Integrate BatchSizeOptimizer to your training script.

from zeus.monitor import ZeusMonitor
from zeus.optimizer.batch_size import BatchSizeOptimizer, JobSpec

monitor = ZeusMonitor()

# On instantiation, the BSO will register the job to the BSO server
bso = BatchSizeOptimizer(
    monitor=monitor,
    server_url="http://bso-server:8000",
    job=JobSpec(
        job_id=os.environ.get("ZEUS_JOB_ID"),
        job_id_prefix="mnist",
        default_batch_size=256,
        batch_sizes=[32, 64, 256, 512, 1024, 4096, 2048],
        max_epochs=100
    ),
)

# Get batch size to use from the server
batch_size = bso.get_batch_size()

train_dataloader = DataLoader(train_dataset, batch_size=batch_size, shuffle=True)
eval_dataloader = DataLoader(eval_dataset, batch_size=batch_size)

# Start measuring the time and energy consumption of this training run
bso.on_train_begin()

for epoch in range(100):
    for batch in train_dataloader:
        # Training loop
        pass

    # The BSO server needs to know whether training has converged
    metric = evaluate(model, eval_dataloader)
    bso.on_evaluate(metric)

    # The BSO server will determine whether to stop training
    if bso.training_finished:
        break

When does training stop?

The BSO server will determine whether to stop training and this will be reflected in the training_finished attribute of the BatchSizeOptimizer instance.

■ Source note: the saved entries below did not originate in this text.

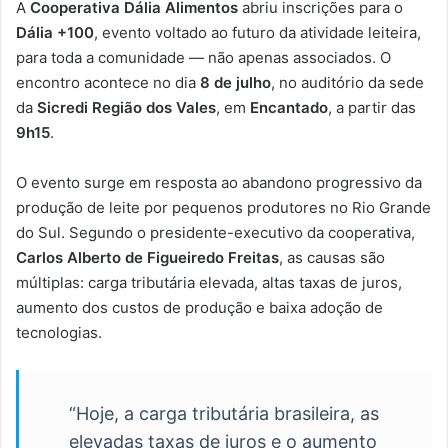
A
Cooperativa Dália Alimentos
abriu inscrições para o
Dália +100
, evento voltado ao futuro da atividade leiteira,
para toda a comunidade — não apenas associados. O
encontro acontece no dia
8 de julho
, no auditório da sede
da
Sicredi Região dos Vales
, em
Encantado
, a partir das
9h15
.
O evento surge em resposta ao abandono progressivo da
produção de leite por pequenos produtores no Rio Grande
do Sul. Segundo o presidente-executivo da cooperativa,
Carlos Alberto de Figueiredo Freitas
, as causas são
múltiplas: carga tributária elevada, altas taxas de juros,
aumento dos custos de produção e baixa adoção de
tecnologias.
“Hoje, a carga tributária brasileira, as
elevadas taxas de juros e o aumento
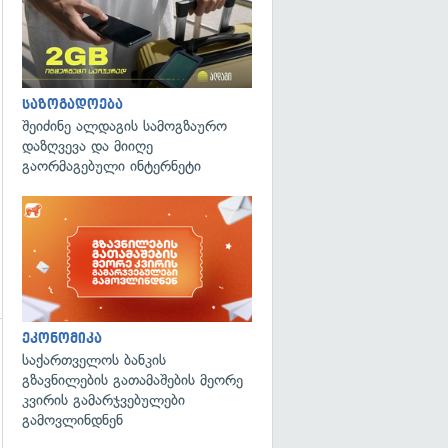
გადახედვა
საზოგადოება
შეიძინე ალდაგის სამოგზაურო
დაზღვევა და მიიღე
გაორმაგებული ინტერნეტი
ეკონომიკა
საქართველოს ბანკის
გზავნილების გათამაშების მეორე
კვირის გამარჯვებულები
გამოვლინდნენ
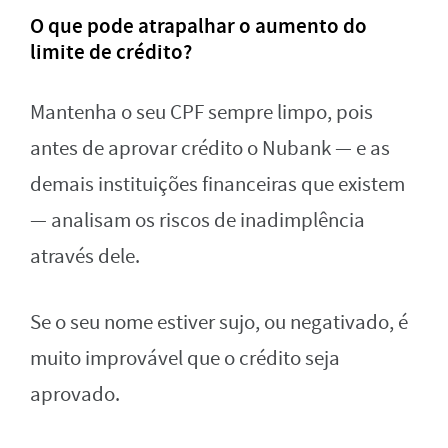
O que pode atrapalhar o aumento do
limite de crédito?
Mantenha o seu CPF sempre limpo, pois
antes de aprovar crédito o Nubank — e as
demais instituições financeiras que existem
— analisam os riscos de inadimplência
através dele.
Se o seu nome estiver sujo, ou negativado, é
muito improvável que o crédito seja
aprovado.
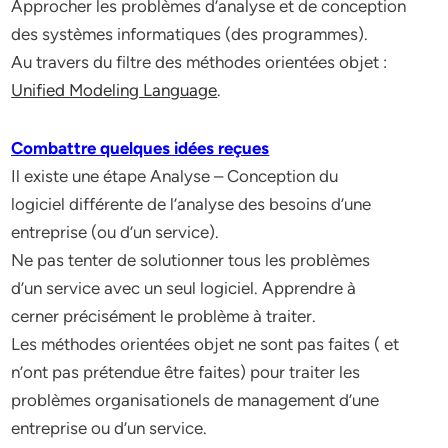
Approcher les problèmes d’analyse et de conception
des systèmes informatiques (des programmes).
Au travers du filtre des méthodes orientées objet :
Unified Modeling Language
.
Combattre quelques idées reçues
Il existe une étape Analyse – Conception du
logiciel différente de l’analyse des besoins d’une
entreprise (ou d’un service).
Ne pas tenter de solutionner tous les problèmes
d’un service avec un seul logiciel. Apprendre à
cerner précisément le problème à traiter.
Les méthodes orientées objet ne sont pas faites ( et
n’ont pas prétendue être faites) pour traiter les
problèmes organisationels de management d’une
entreprise ou d’un service.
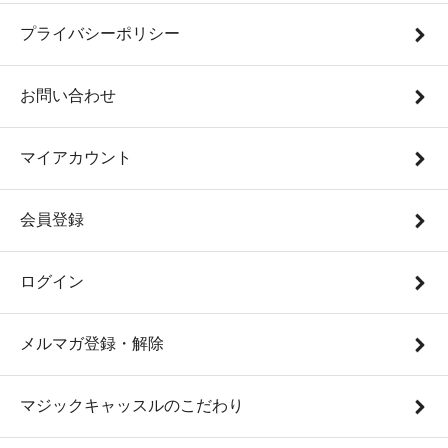
プライバシーポリシー
お問い合わせ
マイアカウント
会員登録
ログイン
メルマガ登録・解除
マジックキャッスルのこだわり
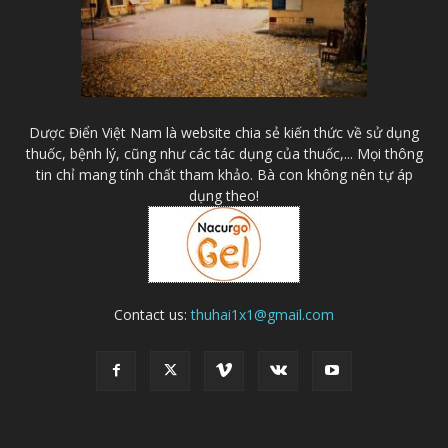
Dược Điển Việt Nam là website chia sẻ kiến thức về sử dụng
thuốc, bệnh lý, cũng như các tác dụng của thuốc,... Mọi thông
tin chỉ mang tính chất tham khảo. Bà con không nên tự áp
dụng theo!
Contact us:
thuhai1x1@gmail.com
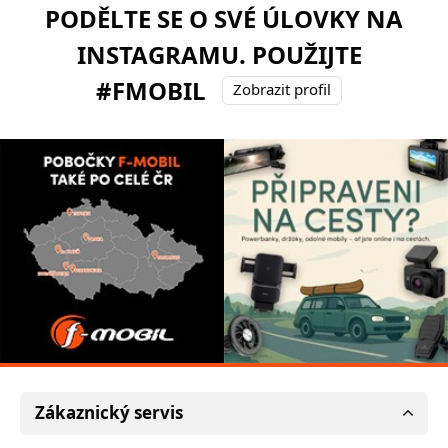
PODĚLTE SE O SVÉ ÚLOVKY NA
INSTAGRAMU. POUŽIJTE
#FMOBIL
Zobrazit profil
Zákaznický servis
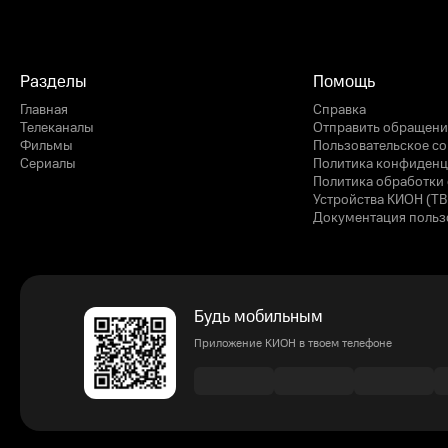
Разделы
Помощь
Главная
Справка
Телеканалы
Отправить обращени
Фильмы
Пользовательское с
Сериалы
Политика конфиденц
Политика обработки 
Устройства КИОН (ТВ
Документация польз
Будь мобильным
Приложение КИОН в твоем телефоне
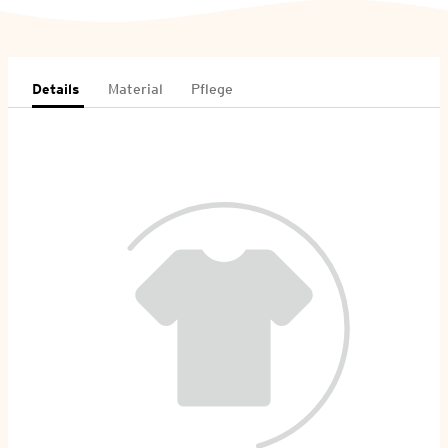
Details
Material
Pflege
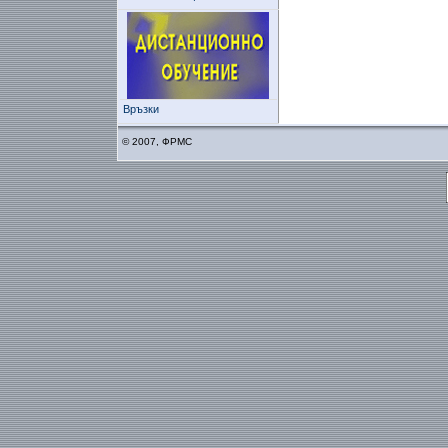
Връзки
© 2007, ФРМС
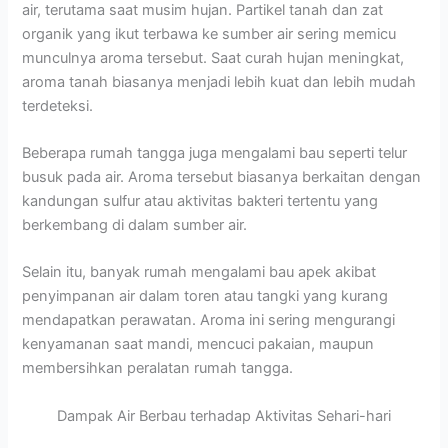
air, terutama saat musim hujan. Partikel tanah dan zat
organik yang ikut terbawa ke sumber air sering memicu
munculnya aroma tersebut. Saat curah hujan meningkat,
aroma tanah biasanya menjadi lebih kuat dan lebih mudah
terdeteksi.
Beberapa rumah tangga juga mengalami bau seperti telur
busuk pada air. Aroma tersebut biasanya berkaitan dengan
kandungan sulfur atau aktivitas bakteri tertentu yang
berkembang di dalam sumber air.
Selain itu, banyak rumah mengalami bau apek akibat
penyimpanan air dalam toren atau tangki yang kurang
mendapatkan perawatan. Aroma ini sering mengurangi
kenyamanan saat mandi, mencuci pakaian, maupun
membersihkan peralatan rumah tangga.
Dampak Air Berbau terhadap Aktivitas Sehari-hari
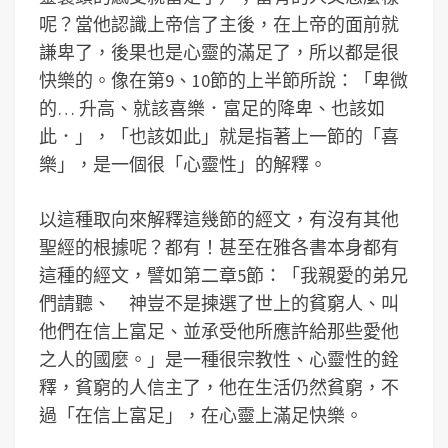
呢？當他認識上帝信了主後，在上帝的面前就
謙卑了，後果也是心靈的滿足了，所以都是很
快樂的。像在第9、10節的上半節所說：「卑微
的… 升高、就該喜樂．富足的降卑、也該如
此．」，「也該如此」就是指著上一節的「喜
樂」，是一個很「心靈性」的解釋。
以這種取向來解釋這幾節的經文，有沒有其他
聖經的根據呢？都有！甚至在雅各書本身都有
這種的經文，譬如第二章5節：「我親愛的弟兄
們請聽、 神豈不是揀選了世上的貧窮人、叫
他們在信上富足、並承受他所應許給那些愛他
之人的國麼。」是一種很宗教性、心靈性的銓
釋，貧窮的人信主了，他在生活仍然貧窮，不
過「在信上富足」，在心靈上滿足快樂。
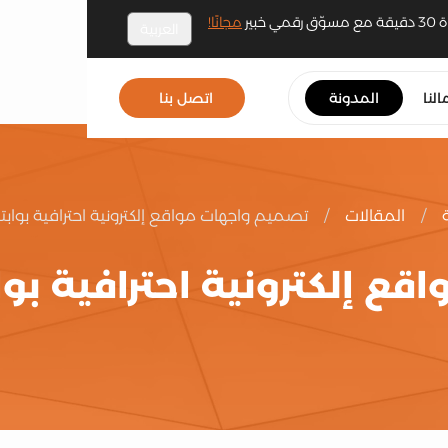
مجانًا!
العربية
النا
المدونة
اتصل بنا
/
المقالات
/
تصميم واجهات مواقع إلكترونية احترافية بواب
ع إلكترونية احترافية بو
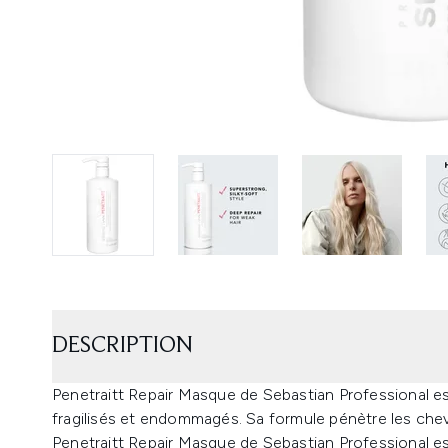
DESCRIPTION
Penetraitt Repair Masque de Sebastian Professional e
fragilisés et endommagés. Sa formule pénètre les chev
Penetraitt Repair Masque de Sebastian Professional e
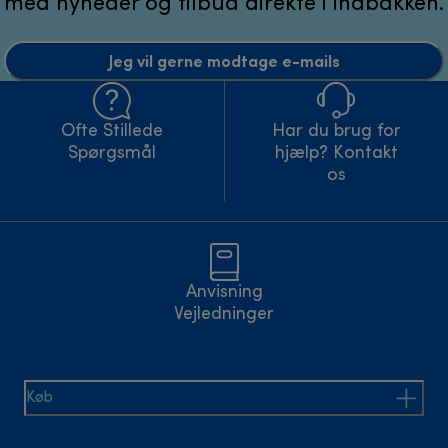
med nyheder og tilbud direkte i indbakken.
Jeg vil gerne modtage e-mails
Ofte Stillede
Har du brug for
Spørgsmål
hjælp? Kontakt
os
Anvisning
Vejledninger
Køb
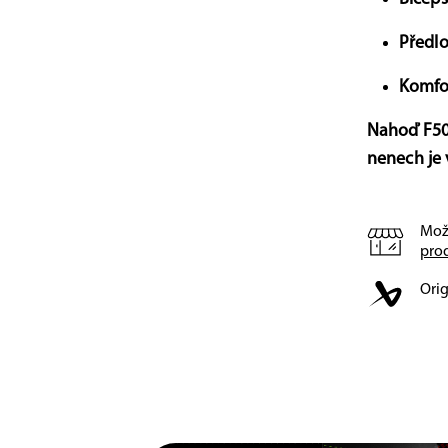
Předlo
Komfo
Nahoď F50 
nenech je
Mož
pro
Orig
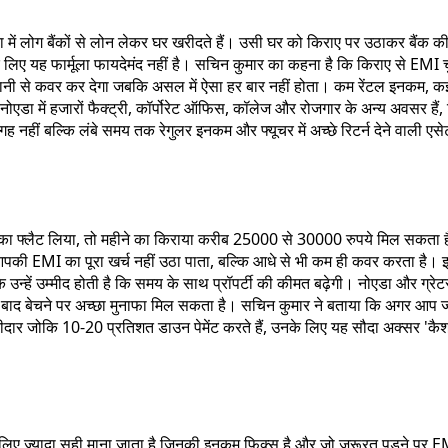
या में लोग बैंकों से लोन लेकर घर खरीदते हैं। उसी घर को किराए पर उठाकर बैंक की 
 के लिए यह फार्मूला फायदेमंद नहीं है। सचिन कुमार का कहना है कि किराए से EMI 
नी से कवर कर देगा जबकि असल में ऐसा हर बार नहीं होता। कम रेंटल इनकम, कई महीन
ा में हजारों फैक्ट्री, कॉर्पोरेट ऑफिस, कॉलेज और रोजगार के अन्य अवसर हैं, जिसस
गह नहीं बल्कि लंबे समय तक रेगुलर इनकम और फ्यूचर में अच्छे रिटर्न देने वाली एसे
पये का फ्लैट लिया, तो महीने का किराया करीब 25000 से 30000 रुपये मिल सकत
 EMI का पूरा खर्च नहीं उठा पाता, बल्कि आधे से भी कम ही कवर करता है। इसलि
 उन्हें उम्मीद होती है कि समय के साथ प्रॉपर्टी की कीमत बढ़ेगी। नोएडा और ग्रेटर 
 साल बाद बेचने पर अच्छा मुनाफा मिल सकता है। सचिन कुमार ने बताया कि अगर आप 
र जोकि 10-20 प्रतिशत डाउन पेमेंट करते हैं, उनके लिए यह सौदा अक्सर 'कैश-फ्
ों के लिए ज्यादा सही माना जाता है जिनकी इनकम फिक्स है और जो जरूरत पडऩे 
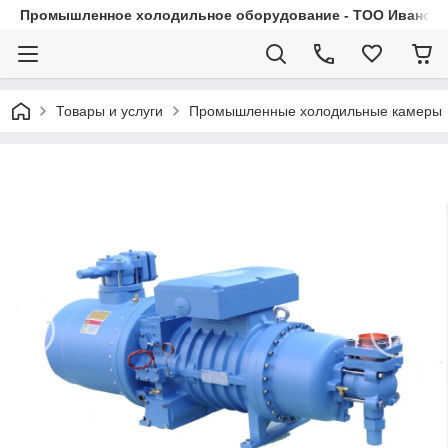
Промышленное холодильное оборудование - ТОО Иванса.
Товары и услуги
Промышленные холодильные камеры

If the DNN reaches the target validation metric, training should stop. However, training fails if

it failed to converge within the configured JobSpec.max_epochs (reference) epochs, or
its cost exceeded the early stopping threshold configured by JobSpec.beta_knob(reference) .

In such failure cases, the optimizer will raise a ZeusBSOTrainFailError. This means that the chosen batch size was not useful, and the BSO server will never try this batch size again. The user should re-launch the training run in this case, and the BSO server will try another batch size.

Integration examples

Two full examples are given for the batch size optimizer:

MNIST: Single-GPU and data parallel training, with integration examples with Kubeflow
Sentiment Analysis: Full training example with HuggingFace transformers using the Capriccio dataset, a sentiment analysis dataset with data drift.